Chiang Rai province Gov. Narongsak Osatanakorn, however, later said the incident was a misunderstanding, and all that had happened was that a worker had fainted from exhaustion after long hours without eating. There was no immediate explanation of the discrepancy in explanations.
The governor has come under criticism that he has mismanaged the rescue effort.
Thailand's prime minister also visited the cave on Friday and urged relatives not to give up hope.
"There has to be faith. Faith makes everything a success," Prime Minister Prayuth Chan-ocha, the country's military ruler, told families waiting outside the cave. "Faith in the actions of officials. Faith in our children who are strong and vigorous. Everything will go back to normal."
The boys, aged 11 to 16, and their coach entered the sprawling Tham Luang Nang Non cave after a soccer game on Saturday afternoon, but near-constant rains since then have thwarted the search for them.
Authorities have nevertheless expressed hope the group has found a dry place within the cave to wait, and that they are healthy enough to stay alive.
Muddy floodwaters reached near the cave's entrance Friday despite days of efforts to drain the water. Rescuers kept working outside, trying to find hidden shafts in the green mountainside to access the cave complex.
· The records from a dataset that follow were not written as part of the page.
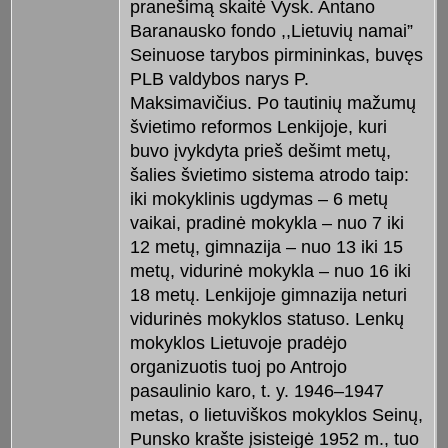
pranešimą skaitė Vysk. Antano
Baranausko fondo ,,Lietuvių namai”
Seinuose tarybos pirmininkas, buvęs
PLB valdybos narys P.
Maksimavičius. Po tautinių mažumų
švietimo reformos Lenkijoje, kuri
buvo įvykdyta prieš dešimt metų,
šalies švietimo sistema atrodo taip:
iki mokyklinis ugdymas – 6 metų
vaikai, pradinė mokykla – nuo 7 iki
12 metų, gimnazija – nuo 13 iki 15
metų, vidurinė mokykla – nuo 16 iki
18 metų. Lenkijoje gimnazija neturi
vidurinės mokyklos statuso. Lenkų
mokyklos Lietuvoje pradėjo
organizuotis tuoj po Antrojo
pasaulinio karo, t. y. 1946–1947
metas, o lietuviškos mokyklos Seinų,
Punsko krašte įsisteigė 1952 m., tuo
Rescuers are working to drill wells in hopes of draining the water, which could allow divers to advance into flooded passages. Despite the hard work, progress has been fitful at best, with no guarantee the water will soon recede with months left in Thailand's rainy season.
Gov. Narongsak thanked people in Thailand and abroad for their support, including a U.S. military rescue team and U.K. cave divers.
"We will keep our effort up no matter how tired we are," he said.
He said Thai navy SEAL divers had been able to work underwater Thursday but would not elaborate on their progress.
The divers have oxygen tanks but still must have enough space between the water and the cave ceiling to surface for air and to ensure their safety in the muddy waters that fill rocky passages, some so tight the divers must bend their bodies to advance through them.